10. Each Participant may terminate his or its participation in the Plan by so notifying the Plan Administrator by such means as the Plan Administrator may specify in writing to the Participants. Such termination will be effective immediately if the Participants notice is received by the Plan Administrator more than five days prior to any dividend or distribution payment date. If notice to terminate the Participants account is received less than five days prior to a payment date then that dividend or distribution will be reinvested, but all subsequent dividends and distributions will be paid out in cash on all balances. The Plan may be terminated by the Corporation upon notice in writing mailed to each Participant at least 30 days prior to any record date for the payment of any dividend or distribution by the Corporation.
11. If and for so long as the Corporations assets are treated as plan assets for purposes of ERISA, these terms and conditions may be amended or supplemented by the Corporation at any time upon the mutual consent of the Corporation and each Participant. Otherwise, these terms and conditions may be amended or supplemented by the Corporation at any time but, except when necessary or appropriate to comply with applicable law or the rules or policies of the Securities and Exchange Commission or any other regulatory authority, only by mailing to each Participant appropriate written notice at least 30 days prior to the effective date thereof. For the avoidance of doubt, in any event, the Corporation will provide prompt notice of any amendment or supplement to each Participant. The amendment or supplement shall be deemed to be accepted by each Participant unless, prior to the effective date thereof, the Plan Administrator receives written notice of the termination of the Participants account under the Plan. Any such amendment may include an appointment by the Plan Administrator in its place and stead of a successor agent under these terms and conditions, with full power and authority to perform all or any of the acts to be performed by the Plan Administrator under these terms and conditions so long as such appointment is approved by the Corporation. Upon any such appointment of any agent for the purpose of receiving dividends and distributions, the Corporation will be authorized to pay to such successor agent, for each Participants account, all dividends and distributions payable on shares of the Corporation held in the Participants name or under the Plan for retention or application by such successor agent as provided in these terms and conditions.
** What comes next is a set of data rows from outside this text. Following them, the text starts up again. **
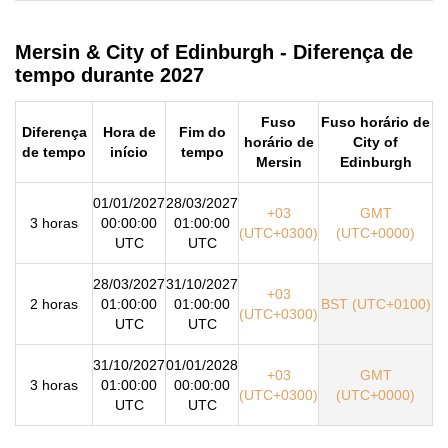
Mersin & City of Edinburgh - Diferença de
tempo durante 2027
Fuso
Fuso horário de
Diferença
Hora de
Fim do
horário de
City of
de tempo
início
tempo
Mersin
Edinburgh
01/01/2027
28/03/2027
+03
GMT
3 horas
00:00:00
01:00:00
(UTC+0300)
(UTC+0000)
UTC
UTC
28/03/2027
31/10/2027
+03
2 horas
01:00:00
01:00:00
BST (UTC+0100)
(UTC+0300)
UTC
UTC
31/10/2027
01/01/2028
+03
GMT
3 horas
01:00:00
00:00:00
(UTC+0300)
(UTC+0000)
UTC
UTC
12. For as long as the Corporation is the Plan Administrator, a Participant may notify the Plan Administrator at 525 Okeechobee Boulevard, Suite 1050, West Palm Beach, FL 33401, Attention: Plan Administrator, or such other administrator as the Corporation may appoint.
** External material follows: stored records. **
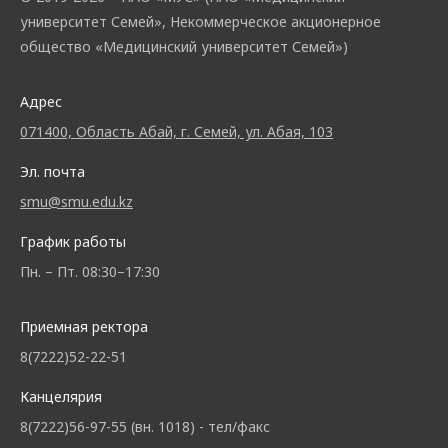
университет Семей», Некоммерческое акционерное
общество «Медицинский университет Семей»)
Адрес
071400, Область Абай, г. Семей, ул. Абая, 103
Эл. почта
smu@smu.edu.kz
График работы
Пн. – Пт. 08:30–17:30
Приемная ректора
8(7222)52-22-51
Канцелярия
8(7222)56-97-55 (вн. 1018) - тел/факс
13. The Plan Administrator will at all times act in good faith and use its best efforts within reasonable limits to ensure its full and timely performance of all services to be performed by it under this Plan and to comply with applicable law, but assumes no responsibility and shall not be liable for loss or damage due to errors unless such error is caused by the Plan Administrators breach of its fiduciary duties under ERISA (if and for so long as the Corporations assets are treated as plan assets for purposes of ERISA), negligence, bad faith, or willful misconduct or that of its employees or agents.
14. These terms and conditions shall be governed by the laws of the State of Delaware, without regard to the conflicts of law principles thereof, to the extent such principles would require or permit the application of the laws of another jurisdiction.